Task goal:
Please copy out each line of the entries in which "Bagi" appears.
---------- Recorded information
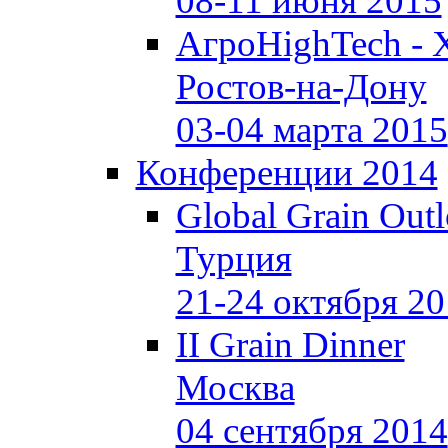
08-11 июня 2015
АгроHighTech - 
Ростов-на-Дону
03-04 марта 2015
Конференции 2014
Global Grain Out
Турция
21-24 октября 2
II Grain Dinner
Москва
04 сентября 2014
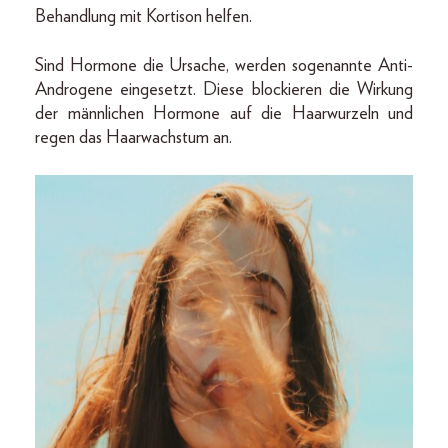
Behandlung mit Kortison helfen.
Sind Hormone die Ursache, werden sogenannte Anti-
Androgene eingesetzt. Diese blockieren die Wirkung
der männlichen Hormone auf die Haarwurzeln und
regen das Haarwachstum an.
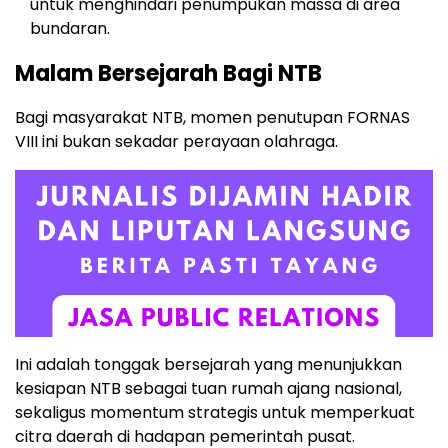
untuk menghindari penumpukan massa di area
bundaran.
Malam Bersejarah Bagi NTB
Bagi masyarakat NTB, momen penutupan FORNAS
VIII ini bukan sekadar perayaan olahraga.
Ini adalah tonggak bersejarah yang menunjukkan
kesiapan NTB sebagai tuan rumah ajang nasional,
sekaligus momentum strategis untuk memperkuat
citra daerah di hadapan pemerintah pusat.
--------------------
---------- Recorded information
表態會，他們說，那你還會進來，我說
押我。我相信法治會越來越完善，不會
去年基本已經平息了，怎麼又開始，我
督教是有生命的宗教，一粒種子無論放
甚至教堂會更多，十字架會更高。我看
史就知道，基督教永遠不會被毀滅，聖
--------------------
---------- Recorded information
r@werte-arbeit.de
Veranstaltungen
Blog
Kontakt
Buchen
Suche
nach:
--------------------
Written solution:
Malam Bersejarah Bagi NTB
Bagi masyarakat NTB, momen penutupan FORNAS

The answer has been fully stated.